ORIGIN STORIES

Among the standard elements of the secret society toolkit from the seventeenth century to the present are romantic origin stories that link orders and degrees back to sources in the distant past. Secret societies, like many other organizations, benefit from making themselves look larger and more important than they actually are, and claims of a glorious history are one proven way to do this. The manufacture of origin stories combines with the equally common practice of retrospective recruitment to provide secret societies with a borrowed history more glamorous than their actual origins. See retrospective recruitment.

Some origin stories involve direct claims that a secret society descends from some powerful organization of the past. Alessandro Cagliostro’s Egyptian Rite, for example, claimed descent from rituals practiced in Egypt in the time of the pharaohs, just as each of the competing Rosicrucian societies in America in the 1920s and 1930s claimed to be the only valid offspring of the Rosicrucian order of sixteenth-century Germany. Other origin stories, however, borrow imagery or historical narratives without claiming direct descent. Many modern Druid orders, for instance, disclaim any connection to the ancient Celtic Druids but draw inspiration from them; in the same way, Masonic concordant bodies draw stories and symbols from a dizzying array of historical and legendary sources without making any claim that they derive from these sources. See Druids; Rosicrucians.

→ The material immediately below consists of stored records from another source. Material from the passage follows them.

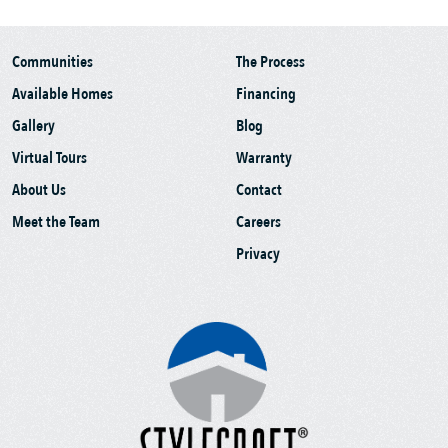
Communities
The Process
Available Homes
Financing
Gallery
Blog
Virtual Tours
Warranty
About Us
Contact
Meet the Team
Careers
Privacy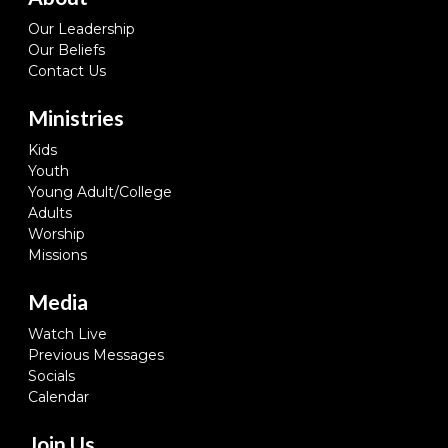
Our Leadership
Our Beliefs
Contact Us
Ministries
Kids
Youth
Young Adult/College
Adults
Worship
Missions
Media
Watch Live
Previous Messages
Socials
Calendar
Join Us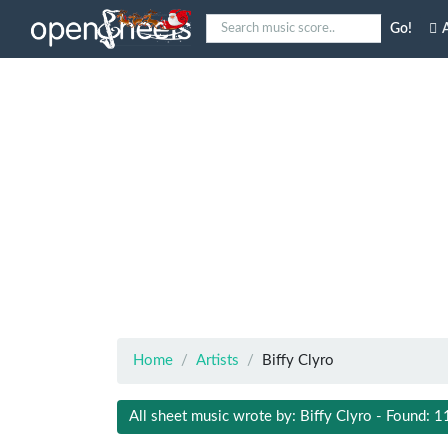
Go!
A
Home
Artists
Biffy Clyro
All sheet music wrote by: Biffy Clyro - Found: 1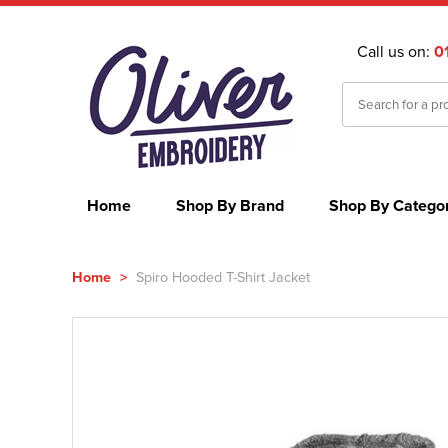
Call us on:
0
Home
Shop By Brand
Shop By Catego
Home
>
Spiro Hooded T-Shirt Jacket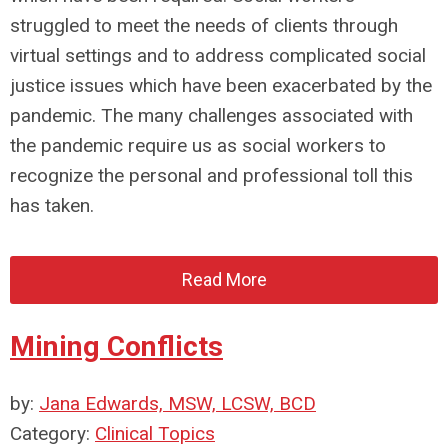
struggled to meet the needs of clients through
virtual settings and to address complicated social
justice issues which have been exacerbated by the
pandemic. The many challenges associated with
the pandemic require us as social workers to
recognize the personal and professional toll this
has taken.
Read More
Mining Conflicts
by:
Jana Edwards, MSW, LCSW, BCD
Category:
Clinical Topics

One of the less impressive habits of the current alternative-history industry is its lack of awareness that origin stories are not the same thing as historical evidence. Several of the high degrees of the Ancient and Accepted Scottish Rite of Freemasonry, for example, include origin stories that date their foundation to the Holy Land during the Crusades. A number of popular books on the origins of Freemasonry have treated these stories as valid accounts of when and where the rituals in question were invented, and assumed that they represent ancient Scottish traditions. In fact, though, the Scottish Rite’s rituals were manufactured in eighteenth-century France, and the Rite did not reach Scotland at all until the 1830s, when it was imported from America. See Ancient and Accepted Scottish Rite (AASR).